Pero también Jaromil tenía que someterse a examen cuando informaba ante el comité. Debía responder a las preguntas de aquellos jóvenes severos y ansiaba hablar de tal modo que sus palabras les gustasen: cuando se trata de la educación de la juventud, cualquier compromiso es un crimen. No se puede permitir que permanezcan en la facultad los profesores que tienen ideas viejas: el futuro ha de ser nuevo o si no, no existirá. Y no es posible tener confianza en los profesores que han cambiado sus opiniones de la noche a la mañana: el futuro sólo puede ser limpio o será vergonzoso.

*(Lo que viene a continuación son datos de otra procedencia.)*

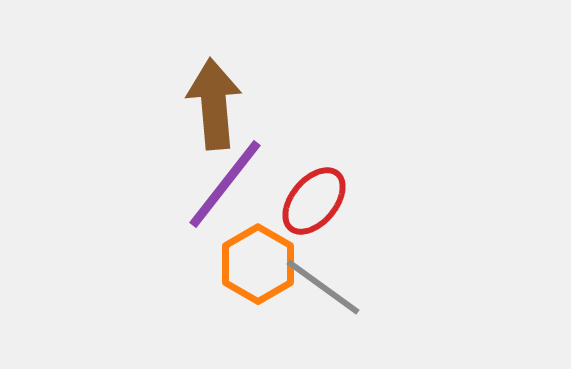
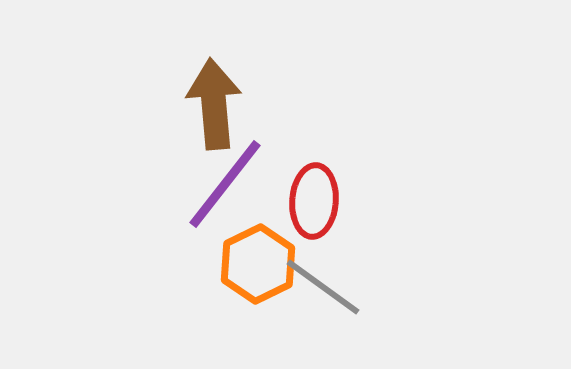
red ellipse: rotated 36 degrees counterclockwise
orange hexagon: rotated 4 degrees clockwise
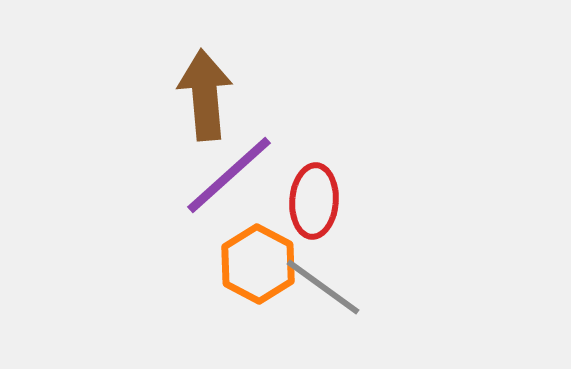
brown arrow: moved 9 px left, 9 px up
purple line: moved 4 px right, 9 px up; rotated 10 degrees clockwise
orange hexagon: rotated 6 degrees counterclockwise
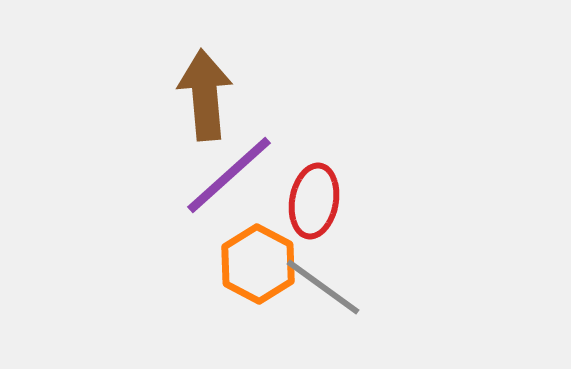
red ellipse: rotated 6 degrees clockwise
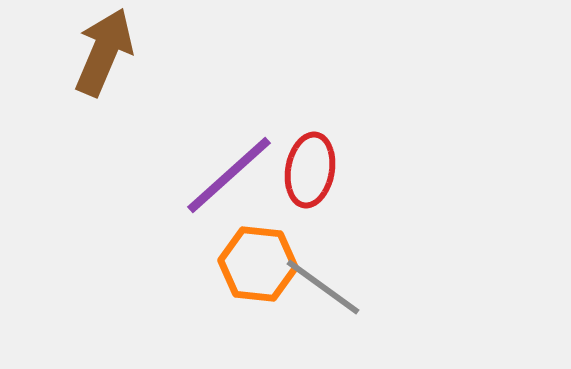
brown arrow: moved 101 px left, 43 px up; rotated 28 degrees clockwise
red ellipse: moved 4 px left, 31 px up
orange hexagon: rotated 22 degrees counterclockwise
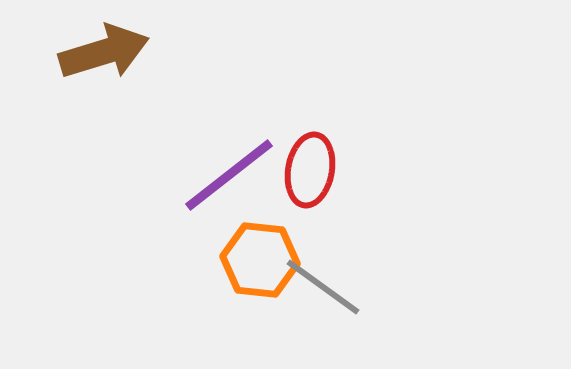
brown arrow: rotated 50 degrees clockwise
purple line: rotated 4 degrees clockwise
orange hexagon: moved 2 px right, 4 px up
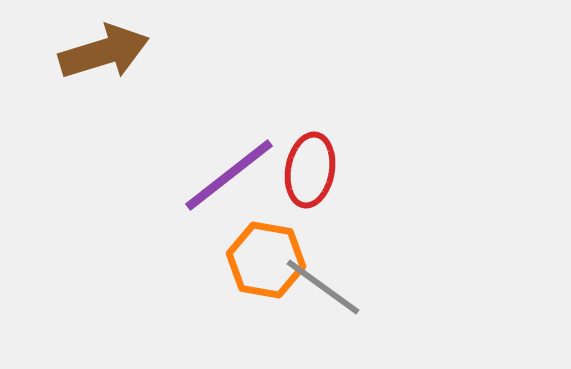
orange hexagon: moved 6 px right; rotated 4 degrees clockwise
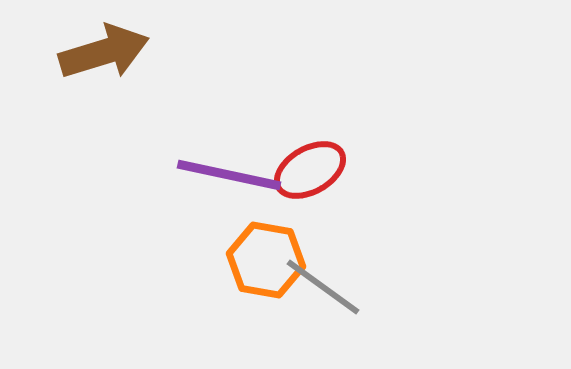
red ellipse: rotated 50 degrees clockwise
purple line: rotated 50 degrees clockwise
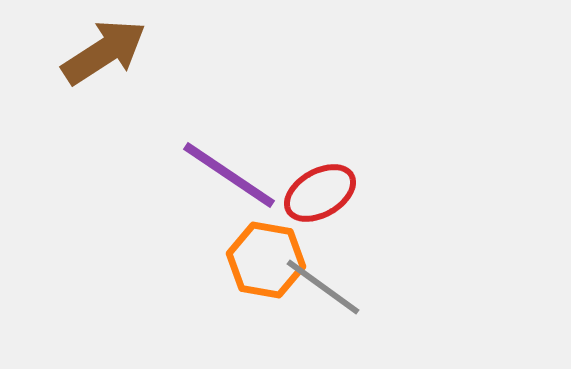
brown arrow: rotated 16 degrees counterclockwise
red ellipse: moved 10 px right, 23 px down
purple line: rotated 22 degrees clockwise
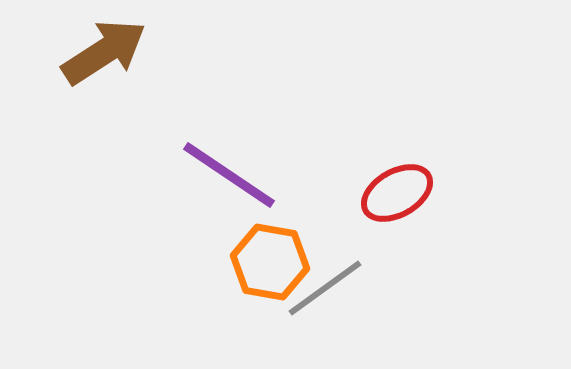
red ellipse: moved 77 px right
orange hexagon: moved 4 px right, 2 px down
gray line: moved 2 px right, 1 px down; rotated 72 degrees counterclockwise
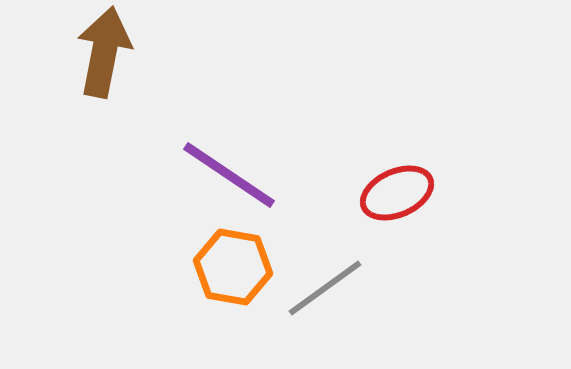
brown arrow: rotated 46 degrees counterclockwise
red ellipse: rotated 6 degrees clockwise
orange hexagon: moved 37 px left, 5 px down
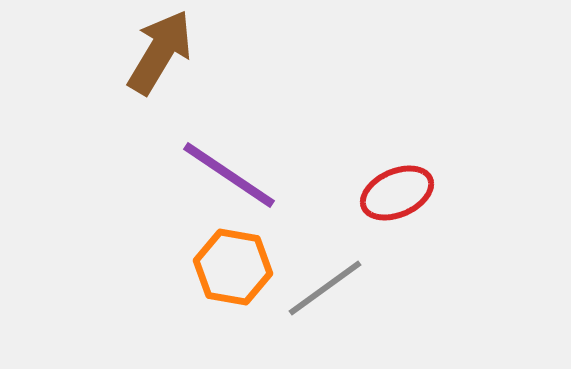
brown arrow: moved 56 px right; rotated 20 degrees clockwise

Si Jaromil se había transformado en un funcionario que no admitía ninguna clase de compromisos y que intervenía, con sus informes, en la vida de las personas maduras; ¿podemos afirmar aún que seguía huyendo? ¿No parece, más bien, que ya había alcanzado su objetivo?
De ningún modo.
Cuando tenía seis años, su mamá hizo que fuera un año menor que el resto de sus compañeros; sigue siendo todavía un año menor. Cuando habla de un profesor que tiene ideas burguesas, no está pensando en él, sino que mira con angustia a los ojos de los jóvenes y observa su propia imagen en ellos; del mismo modo en que controla en casa, frente al espejo, su sonrisa y su peinado, controla en los ojos de ellos la firmeza, la virilidad, la dureza de sus palabras.
Sigue rodeado de una pared de espejos y no ve más allá de ella.
Porque la madurez no puede dividirse; la madurez es completa o no es. Mientras siga siendo un niño en otro sitio, su participación en los exámenes y sus informes sobre los profesores sólo serán una forma de seguir corriendo.